HINT: I used an aggregate pipeline because I wanted more control over the
format of my output document (but you can also use find() if you want to).
When calling .aggregate in a function the output is squelched, so I used
this to get the output I wanted:
let result = db.countries.aggregate([ .... ])
result.forEach(doc => printjson(doc))
- e()
- (8 pts) Find a delete all customers whose location is not found in
any of the countries in the database. The customers should be deleted from
both the customers collection and the geocustomers collection.

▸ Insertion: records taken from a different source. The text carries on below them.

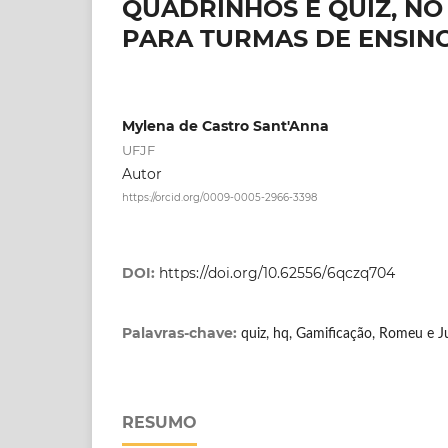
QUADRINHOS E QUIZ, NO
PARA TURMAS DE ENSIN
Mylena de Castro Sant'Anna
UFJF
Autor
https://orcid.org/0009-0005-2966-3398
DOI:
https://doi.org/10.62556/6qczq704
Palavras-chave:
quiz, hq, Gamificação, Romeu e Ju
RESUMO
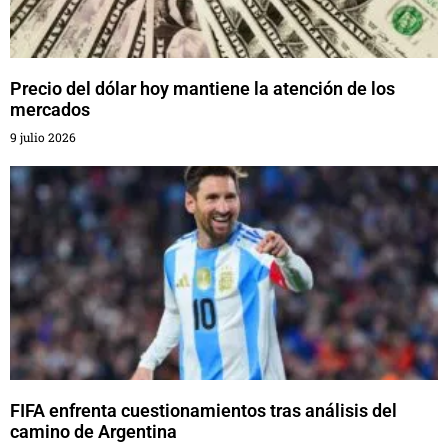
Precio del dólar hoy mantiene la atención de los
mercados
9 julio 2026
FIFA enfrenta cuestionamientos tras análisis del
camino de Argentina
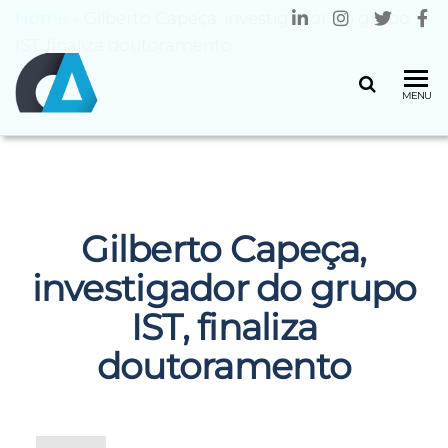
Home
»
Gilberto Capeça, investigador do grupo
IST, finaliza doutoramento
CENTRO
Universidade
MENU
do Minho
ALGORITMI
Gilberto Capeça,
investigador do grupo
IST, finaliza
doutoramento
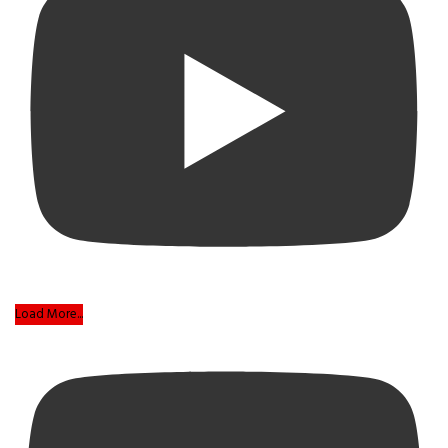
Load More...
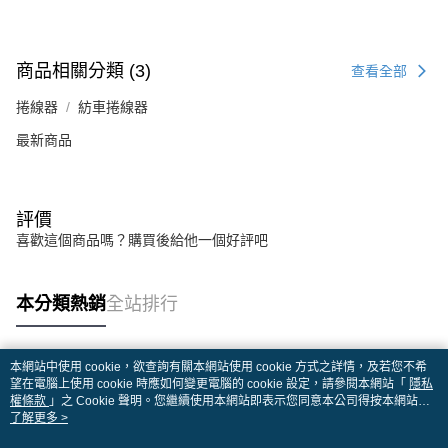
商品相關分類 (3)
查看全部
捲線器
紡車捲線器
最新商品
評價
喜歡這個商品嗎？購買後給他一個好評吧
本分類熱銷
全站排行
本網站中使用 cookie，欲查詢有關本網站使用 cookie 方式之詳情，及若您不希
熱門標籤
望在電腦上使用 cookie 時應如何變更電腦的 cookie 設定，請參閱本網站「
隱私
權條款
」之 Cookie 聲明。您繼續使用本網站即表示您同意本公司得按本網站使
用條款之 Cookie 聲明使用 cookie。
了解更多 >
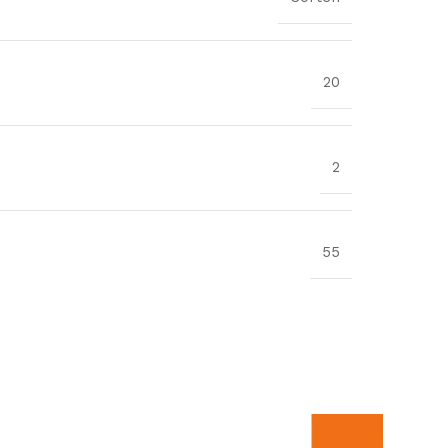
20
2
55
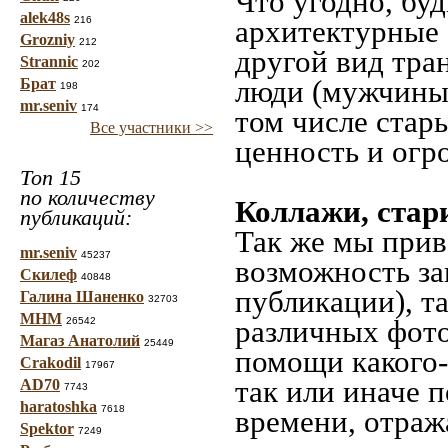
Что угодно, буд
alek48s
216
архитектурные 
Grozniy
212
другой вид тра
Strannic
202
люди (мужчины,
Брат
198
mr.seniv
174
том числе стар
Все участники >>
ценность и огр
Топ 15
по количеству
Коллажи, стар
публикаций:
Так же мы прив
mr.seniv
45237
возможность за
Скилеф
40848
публикации), т
Галина Шаненко
32703
МНМ
различных фото
26542
Магаз Анатолий
25449
помощи какого-л
Crakodil
17967
так или иначе 
AD70
7743
haratoshka
7618
времени, отраж
Spektor
7249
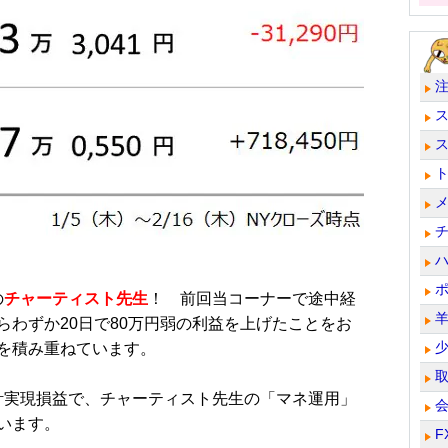
の
チャーティスト先生
！ 前回当コーナーで途中経
わずか20日で80万円弱の利益を上げたことをお
を積み重ねています。
計実現損益で、チャーティスト先生の「マネ運用」
います。
F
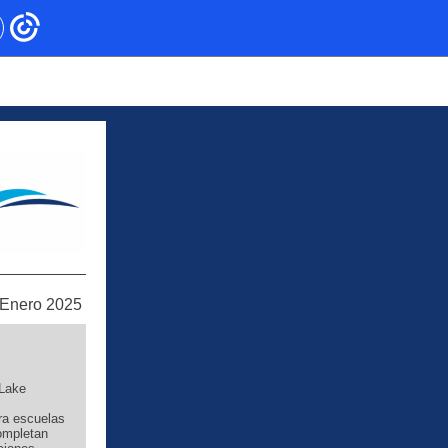
Enero 2025
 Lake
ra escuelas
ompletan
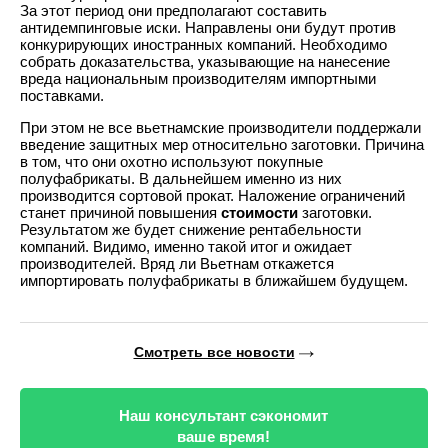
За этот период они предполагают составить
антидемпинговые иски. Направлены они будут против
конкурирующих иностранных компаний. Необходимо
собрать доказательства, указывающие на нанесение
вреда национальным производителям импортными
поставками.
При этом не все вьетнамские производители поддержали
введение защитных мер относительно заготовки. Причина
в том, что они охотно используют покупные
полуфабрикаты. В дальнейшем именно из них
производится сортовой прокат. Наложение ограничений
станет причиной повышения
стоимости
заготовки.
Результатом же будет снижение рентабельности
компаний. Видимо, именно такой итог и ожидает
производителей. Вряд ли Вьетнам откажется
импортировать полуфабрикаты в ближайшем будущем.
Смотреть все новости
Наш консультант сэкономит
ваше время!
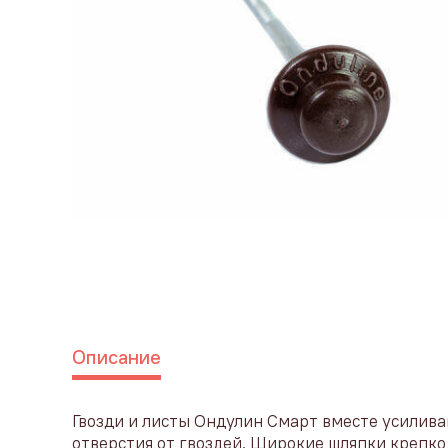
Описание
Гвозди и листы Ондулин Смарт вместе усилива
отверстия от гвоздей. Широкие шляпки крепк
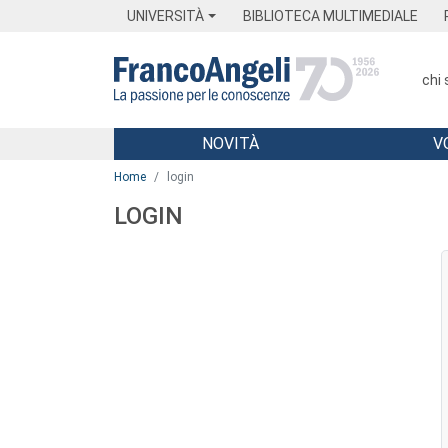
Menu
Main content
Footer
Menu
UNIVERSITÀ
BIBLIOTECA MULTIMEDIALE
chi
NOVITÀ
V
Main content
Home
login
LOGIN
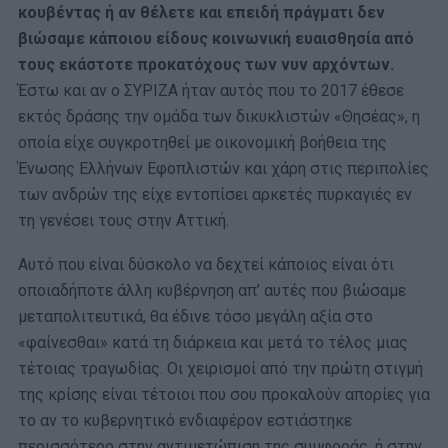
κουβέντας ή αν θέλετε και επειδή πράγματι δεν
βιώσαμε κάποιου είδους κοινωνική ευαισθησία από
τους εκάστοτε προκατόχους των νυν αρχόντων.
Έστω και αν ο ΣΥΡΙΖΑ ήταν αυτός που το 2017 έθεσε
εκτός δράσης την ομάδα των δικυκλιστών «Θησέας», η
οποία είχε συγκροτηθεί με οικονομική βοήθεια της
Ένωσης Ελλήνων Εφοπλιστών και χάρη στις περιπολίες
των ανδρών της είχε εντοπίσει αρκετές πυρκαγιές εν
τη γενέσει τους στην Αττική.
Αυτό που είναι δύσκολο να δεχτεί κάποιος είναι ότι
οποιαδήποτε άλλη κυβέρνηση απ’ αυτές που βιώσαμε
μεταπολιτευτικά, θα έδινε τόσο μεγάλη αξία στο
«φαίνεσθαι» κατά τη διάρκεια και μετά το τέλος μιας
τέτοιας τραγωδίας. Οι χειρισμοί από την πρώτη στιγμή
της κρίσης είναι τέτοιοι που σου προκαλούν απορίες για
το αν το κυβερνητικό ενδιαφέρον εστιάστηκε
περισσότερο στην αντιμετώπιση της συμφοράς, ή στην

HINT: Remember that if you did b() correctly then entries in both
collections share the same _id
value. So, when you learn that a
customer in geocustomers is not found in any country, you can use the id
to delete from both collections. It took about 20 minutes for this function
to run to completion when I had it working. I put an output statement in
my loop to display the id of each customer I was deleting to be able to
see/track progress. At one point the script stopped making progress
(probably a network issue). So, I restarted the function and it finished
fine. Also, I used $geoIntersects
rather than $geoWithin
for this particular query.
From the MongoDB shell you can load a script file using the load() command:
load("hw15.js")
Then you can test a function by simply running it from the shell: a()
My solution to a() was this:
function a() {
db = db.getSiblingDB("hw15") // switch to hw15 DB
db.customers.drop()
db.countries.drop()
db.geocustomers.drop()
}
In Canvas, upload your final working hw15.js script that will define the functions
described above in a database named hw15.